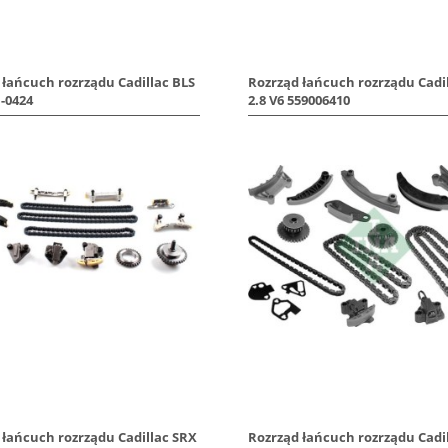
 łańcuch rozrządu Cadillac BLS
Rozrząd łańcuch rozrządu Cadi
1-0424
2.8 V6 559006410
 łańcuch rozrządu Cadillac SRX
Rozrząd łańcuch rozrządu Cadi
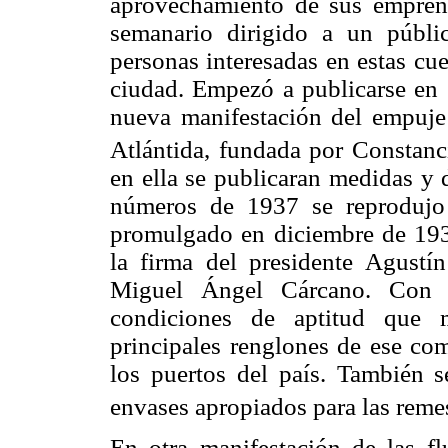
aprovechamiento de sus emprend
semanario dirigido a un públi
personas interesadas en estas cue
ciudad. Empezó a publicarse en
nueva manifestación del empuje y
Atlántida, fundada por Constanc
en ella se publicaran medidas y d
números de 1937 se reprodujo
promulgado en diciembre de 1936
la firma del presidente Agustín
Miguel Ángel Cárcano. Con gr
condiciones de aptitud que m
principales renglones de ese com
los puertos del país. También se
envases apropiados para las reme
En otra manifestación de las flu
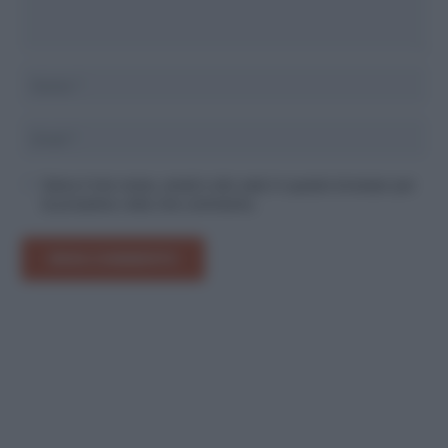
Salva il mio nome, email e sito web in questo browser per
la prossima volta che commento.
INVIA COMMENTO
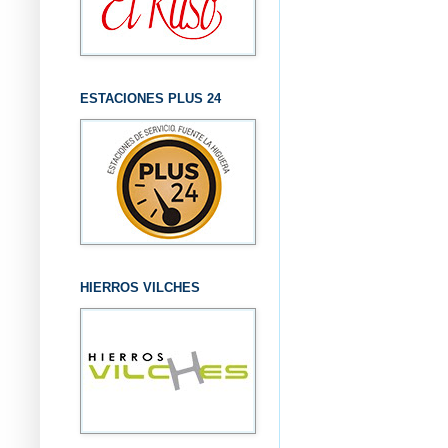
ESTACIONES PLUS 24
HIERROS VILCHES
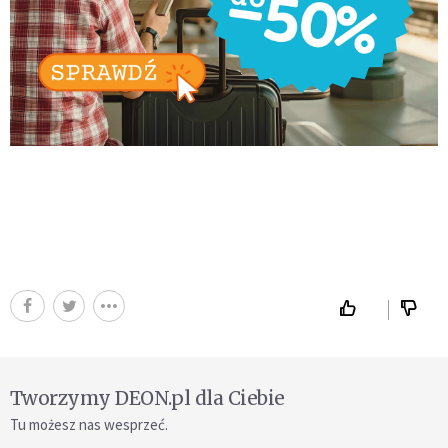
Tworzymy DEON.pl dla Ciebie
Tu możesz nas wesprzeć.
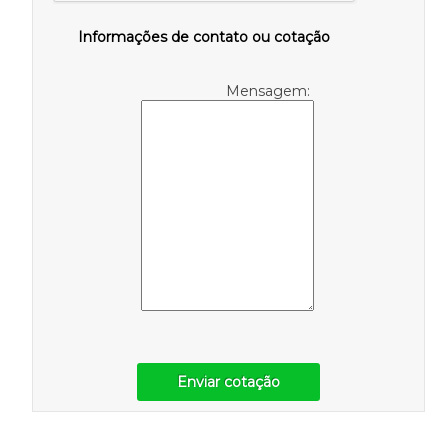
Informações de contato ou cotação
Mensagem:
Enviar cotação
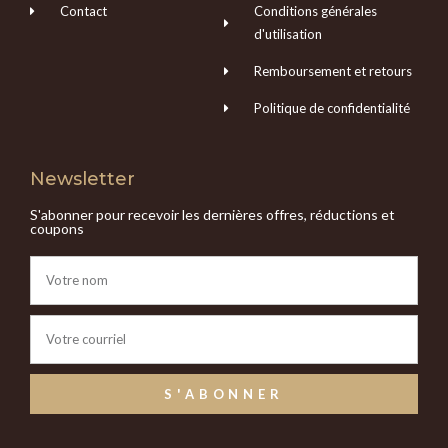
Contact
Conditions générales
d'utilisation
Remboursement et retours
Politique de confidentialité
Newsletter
S'abonner pour recevoir les dernières offres, réductions et
coupons
S'ABONNER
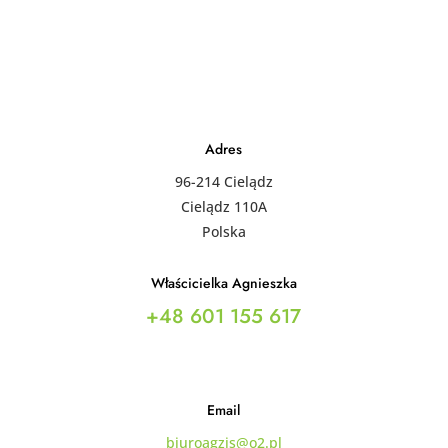
Adres
96-214 Cielądz
Cielądz 110A
Polska
Właścicielka Agnieszka
+48 601 155 617
Email
biuroagzis@o2.pl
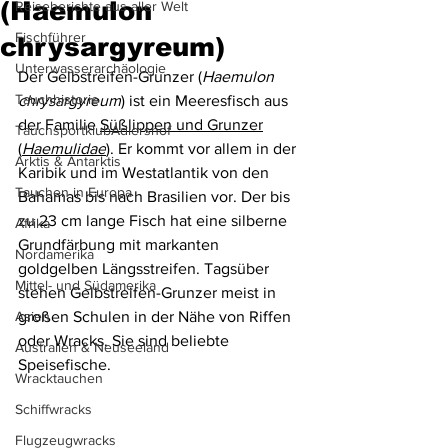
(Haemulon
Reiseberichte aus aller Welt
Fischführer
chrysargyreum)
Unterwasserarchäologie
Der Gelbstreifen-Grunzer (
Haemulon 
Tauchhistorie
chrysargyreum
) ist ein Meeresfisch aus 
der Familie 
Süßlippen und Grunzer
TauchsportklubAdlershof
(
Haemulidae
). Er kommt vor allem in der 
Arktis & Antarktis
Karibik und im Westatlantik von den 
Tauchen in Europa
Bahamas bis nach Brasilien vor. Der bis 
zu 23 cm lange Fisch hat eine silberne 
Afrika
Grundfärbung mit markanten 
Nordamerika
goldgelben Längsstreifen. Tagsüber 
Mittel- und Südamerika
stehen Gelbstreifen-Grunzer meist in 
Asien
großen Schulen in der Nähe von Riffen 
oder Wracks. Sie sind beliebte 
Australien & Neuseeland
Speisefische.
Wracktauchen
Schiffwracks
Flugzeugwracks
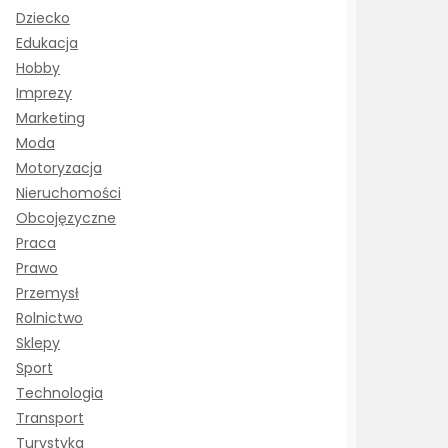
Dziecko
Edukacja
Hobby
Imprezy
Marketing
Moda
Motoryzacja
Nieruchomości
Obcojęzyczne
Praca
Prawo
Przemysł
Rolnictwo
Sklepy
Sport
Technologia
Transport
Turystyka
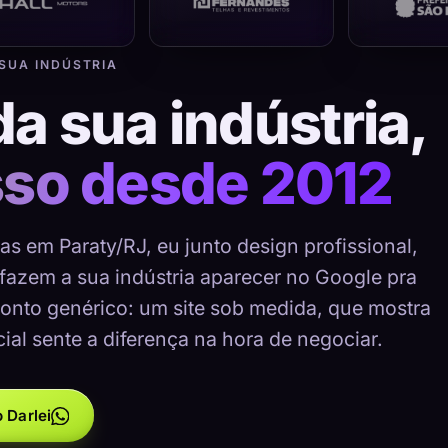
 SUA INDÚSTRIA
da sua indústria,
sso desde 2012
as em Paraty/RJ, eu junto design profissional,
 fazem a sua indústria aparecer no Google pra
onto genérico: um site sob medida, que mostra
cial sente a diferença na hora de negociar.
 Darlei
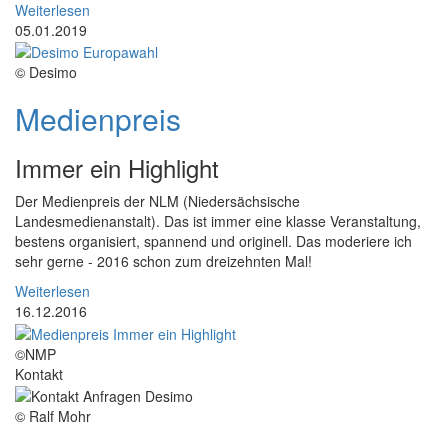
Weiterlesen
05.01.2019
© Desimo
Medienpreis
Immer ein Highlight
Der Medienpreis der NLM (Niedersächsische
Landesmedienanstalt). Das ist immer eine klasse Veranstaltung,
bestens organisiert, spannend und originell. Das moderiere ich
sehr gerne - 2016 schon zum dreizehnten Mal!
Weiterlesen
16.12.2016
©NMP
Kontakt
© Ralf Mohr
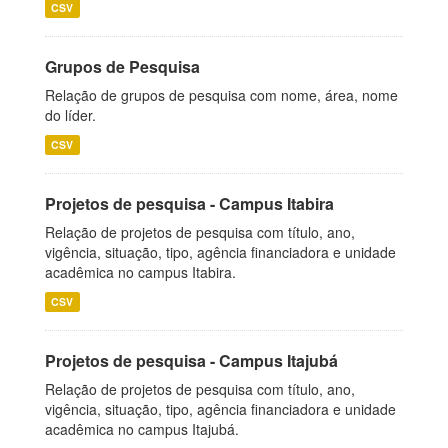
CSV
Grupos de Pesquisa
Relação de grupos de pesquisa com nome, área, nome
do líder.
CSV
Projetos de pesquisa - Campus Itabira
Relação de projetos de pesquisa com título, ano,
vigência, situação, tipo, agência financiadora e unidade
acadêmica no campus Itabira.
CSV
Projetos de pesquisa - Campus Itajubá
Relação de projetos de pesquisa com título, ano,
vigência, situação, tipo, agência financiadora e unidade
acadêmica no campus Itajubá.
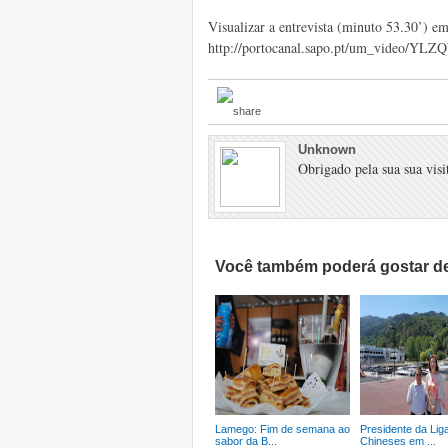
Visualizar a entrevista (minuto 53.30’) em
http://portocanal.sapo.pt/um_video/Y
Unknown
Obrigado pela sua sua visit
Você também poderá gostar de
Lamego: Fim de semana ao
Presidente da Lig
sabor da B...
Chineses em ...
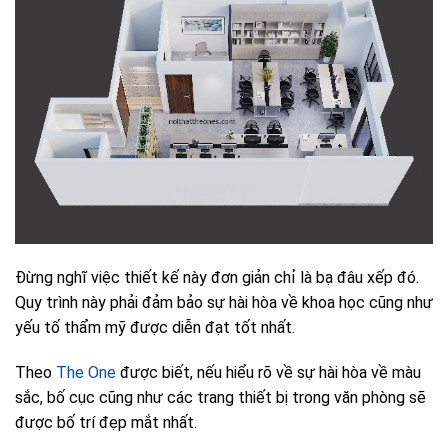
Đừng nghĩ việc thiết kế này đơn giản chỉ là bạ đâu xếp đó.
Quy trình này phải đảm bảo sự hài hòa về khoa học cũng như
yếu tố thẩm mỹ được diễn đạt tốt nhất.
Theo
The One
được biết, nếu hiểu rõ về sự hài hòa về màu
sắc, bố cục cũng như các trang thiết bị trong văn phòng sẽ
được bố trí đẹp mắt nhất.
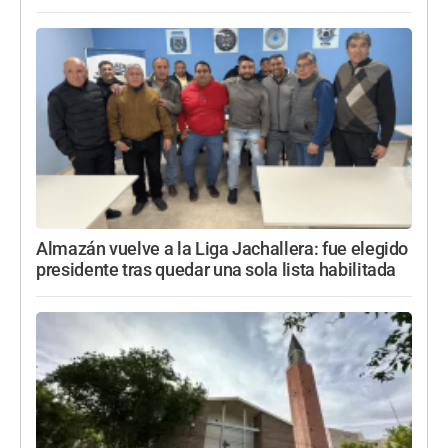
Almazán vuelve a la Liga Jachallera: fue elegido
presidente tras quedar una sola lista habilitada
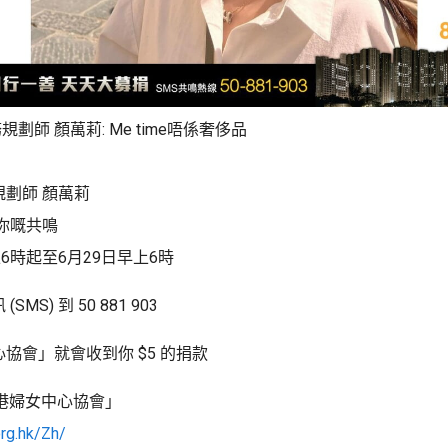
劃師 顏萬莉: Me time唔係奢侈品
劃師 顏萬莉
你嘅共鳴
上6時起至6月29日早上6時
MS) 到 50 881 903
協會」就會收到你 $5 的捐款
香港婦女中心協會」
rg.hk/Zh/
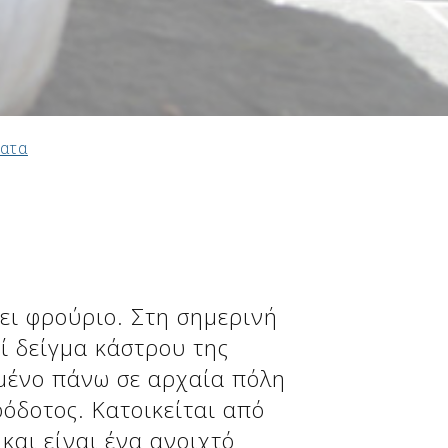
ατα
ει φρούριο. Στη σημερινή
ί δείγμα κάστρου της
σμένο πάνω σε αρχαία πόλη
όδοτος. Κατοικείται από
και είναι ένα ανοιχτό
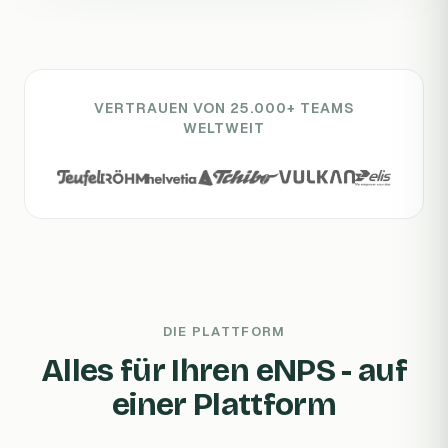
VERTRAUEN VON 25.000+ TEAMS
WELTWEIT
DIE PLATTFORM
Alles für Ihren eNPS - auf
einer Plattform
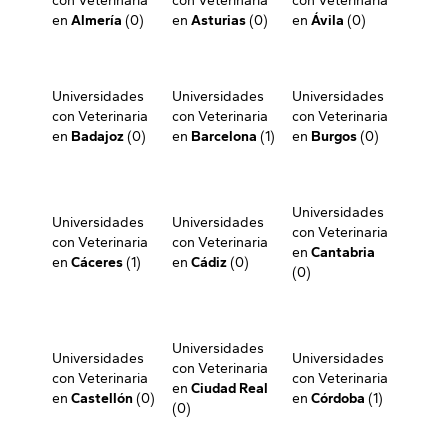
con Veterinaria
con Veterinaria
con Veterinaria
en
Almería
(0)
en
Asturias
(0)
en
Ávila
(0)
Universidades
Universidades
Universidades
con Veterinaria
con Veterinaria
con Veterinaria
en
Badajoz
(0)
en
Barcelona
(1)
en
Burgos
(0)
Universidades
Universidades
Universidades
con Veterinaria
con Veterinaria
con Veterinaria
en
Cantabria
en
Cáceres
(1)
en
Cádiz
(0)
(0)
Universidades
Universidades
Universidades
con Veterinaria
con Veterinaria
con Veterinaria
en
Ciudad Real
en
Castellón
(0)
en
Córdoba
(1)
(0)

▬▬▬

### Problem requirements
Output only the number of lines in the listing that contain the string "manifestación".

### Solution to the problem
2